Blake had blurted out the words, and seemed to regret it; she shrank away, folding in on herself in the way that made her seem half her actual size.

Weiss nodded as she thought back. Yes—that was the wound Blake had been sporting as she'd laid by Yang's unconscious body, sobbing about how sorry she was. Blake must have run off right after, burning what little aura she could muster to flee rather than heal properly.

That told her when she'd gotten the scar, but not how. The way Blake was holding herself suggested that the 'how' was important—and was keeping Blake from feeling as positive about her scar as Weiss suggested.

"And it was after that," Blake said, stumbling, "because of that, that I… I ran off, like a-"

"Stop."

The word was out of Weiss' mouth before she'd let Blake complete that sentence, and a finger was raised in admonition.

"You are not speaking ill of yourself in my presence," Weiss went on, while Blake was still wrapped up in her emotions. "This is a No-Self-Loathing Zone."

Blake huffed mirthlessly. "Well, I guess I'd better leave, then."

"Only after you hear me out," Weiss said, her finger dropping to put a hand on her hips. "Yes, you left. And yes, that hit Yang right in the one soft spot in her tough-gal act. Maybe, when you see the scar, you think it's somehow a reminder of that bad decision you made.

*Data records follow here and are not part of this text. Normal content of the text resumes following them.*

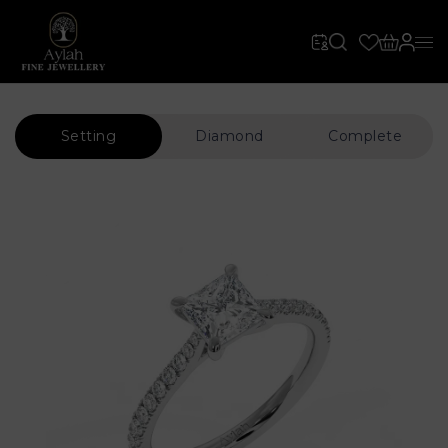
Setting
Diamond
Complete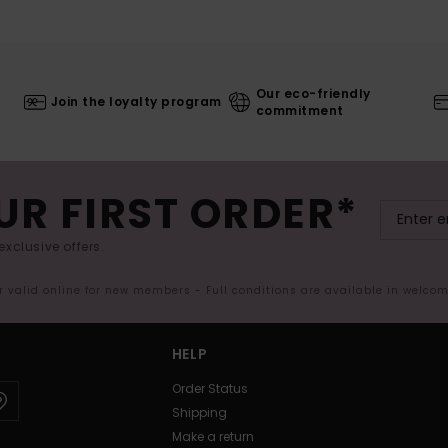
Our eco-friendly
Join the loyalty program
commitment
UR FIRST ORDER*
exclusive offers.
er valid online for new members - Full conditions are available in welco
HELP
Order Status
Shipping
Make a return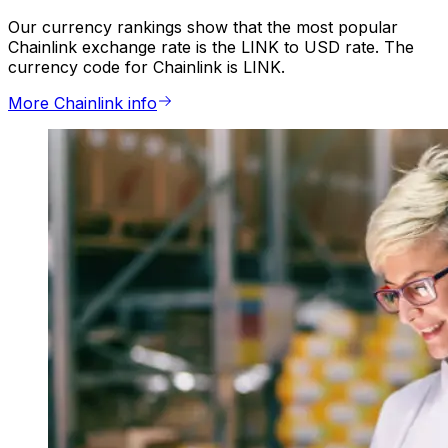
Our currency rankings show that the most popular
Chainlink exchange rate is the LINK to USD rate. The
currency code for Chainlink is LINK.
More Chainlink info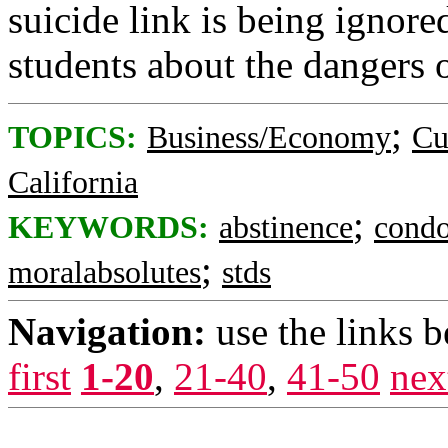
suicide link is being ignore
students about the dangers 
;
TOPICS:
Business/Economy
Cu
California
;
KEYWORDS:
abstinence
cond
;
moralabsolutes
stds
Navigation:
use the links 
first
1-20
,
21-40
,
41-50
nex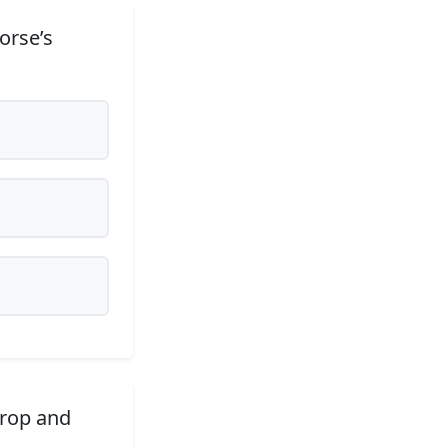
orse’s
drop and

"But!" she went on, not giving Blake a chance to interrupt. "You did something her mother never did, the one and only thing that could fix it. You came back." Exactly as I told Yang you would, she added to herself. "Whatever awfulness happened, whatever drove you to make that decision, you're past it now. You chose something different, something better."

She could see Blake wavering, uncertain. Was this how I looked? Weiss wondered. Was this how Ruby saw me? As someone who had the strength but didn't feel it? Who had done well but didn't realize it?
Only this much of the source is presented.